Some of the big-ticket items O’Brien is working on are ironing out scheduling glitches with busing schedules and coordinating the ongoing construction of two new elementary schools. He said his past experience coordinating construction projects in Smithfield is helping on that front.

O’Brien said he’s not interested in the North Providence job on a long-term basis, but is more than willing to help his hometown district for now. He said he’s not sure on the exact length of time he’ll spend with the schools, and noted that the School Committee, at a meeting scheduled for Wednesday, Aug. 8, is scheduled to discuss his service and a timeline for hiring a new superintendent.

School Committee member Steven Andreozzi said the committee hopes to hire a permanent superintendent by January or February. While Andreozzi said he’d like to hire someone sooner, the committee is committed to following the process and finding the right person for the job. He said the position should be posted within the next few weeks, and the posting will likely remain up for 30 days.
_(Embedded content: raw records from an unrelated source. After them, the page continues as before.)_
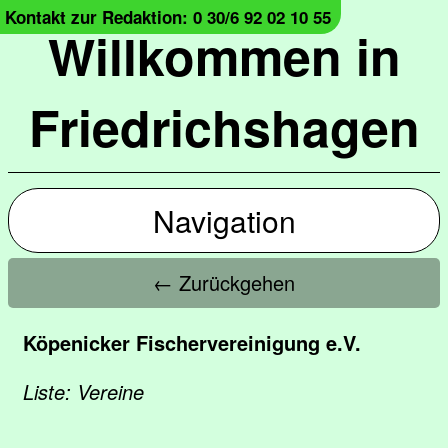
Kontakt zur Redaktion: 0 30/6 92 02 10 55
Willkommen in
Friedrichshagen
Navigation
← Zurückgehen
Köpenicker Fischervereinigung e.V.
Liste: Vereine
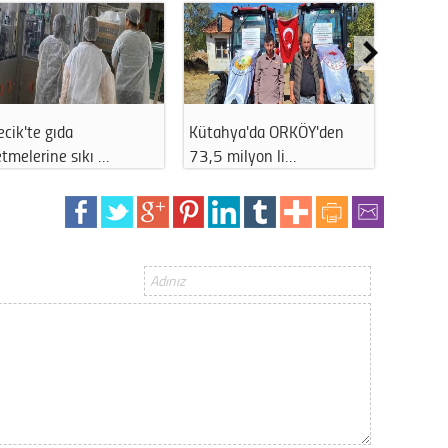
Op. D
Sağlığı
ecik'te gıda
Kütahya'da ORKÖY'den
Kumar 
Uzm. 
etmelerine sıkı …
73,5 milyon li…
belirle
Vatand
M. M
Hayır,
Seda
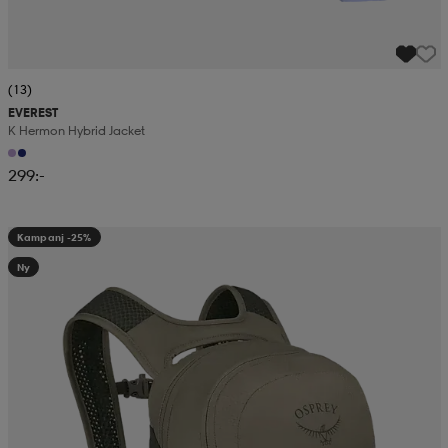
(13)
EVEREST
K Hermon Hybrid Jacket
299:-
Kampanj -25%
Ny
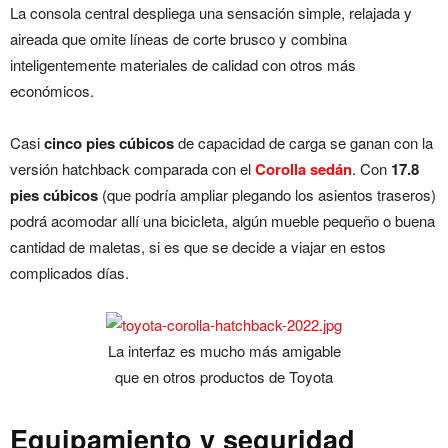
La consola central despliega una sensación simple, relajada y
aireada que omite líneas de corte brusco y combina
inteligentemente materiales de calidad con otros más
económicos.
Casi
cinco pies cúbicos
de capacidad de carga se ganan con la
versión hatchback comparada con el
Corolla sedán
. Con
17.8
pies cúbicos
(que podría ampliar plegando los asientos traseros)
podrá acomodar allí una bicicleta, algún mueble pequeño o buena
cantidad de maletas, si es que se decide a viajar en estos
complicados días.
La interfaz es mucho más amigable
que en otros productos de Toyota
Equipamiento y seguridad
O’Brien will, for the most part, work three to four days a week, said Andreozzi. As a retired superintendent, he is limited by law to work no more than 90 days in a calendar year.

Morisseau resigned last month after it was learned that she had used a school credit card to pay for thousands of dollars in personal expenses.

In a July 31 letter to parents and community residents, O’Brien, a former Smithfield superintendent and Ricci School principal, noted that his children attended local schools and his grandchildren currently attend them.

The interim head of schools assured parents that he will work to ensure that local children receive the highest quality education possible in a safe environment.

“I know the faith in North Providence schools has been shaken by recent events and there is work to do to restore trust and confidence,” he wrote. “However, I strongly believe that we have an opportunity to come together as a community on behalf of what matters most: our students. As your interim superintendent, I will be working to ensure that our primary focus remains on the quality of day-to-day teaching and learning in our classrooms.”

O’Brien had little to say about Morisseau, who previously worked under him as assistant superintendent in Smithfield before coming to North Providence. He confirmed rumors that no one from North Providence ever reached out to him about his opinion of her prior to hiring her last year.

Is that lack of checking typical?

“It depends on districts, some do reach out, some don’t,” he said.

If someone from the School Committee had called him, O’Brien said he would have told them that Morisseau “did a great job” with the duties she had, which were centered on curriculum development and professional development. Anyone who goes into a new superintendent role, even from an assistant position, has to “hit the ground running” on budgeting and other financial matters, he said.

Though he’s only superintendent in North Providence on an interim basis, O’Brien said he’s putting some “different systems in place” in the district. One example of a small change he’s implementing is to give school board members more information on various agenda items that come before them.

“I’m not looking to change the world, just stabilize things and make sure we’re able to open in (a few) weeks,” he said.

- Breeze Staff Writer Nicole Dotzenrod contributed to this story.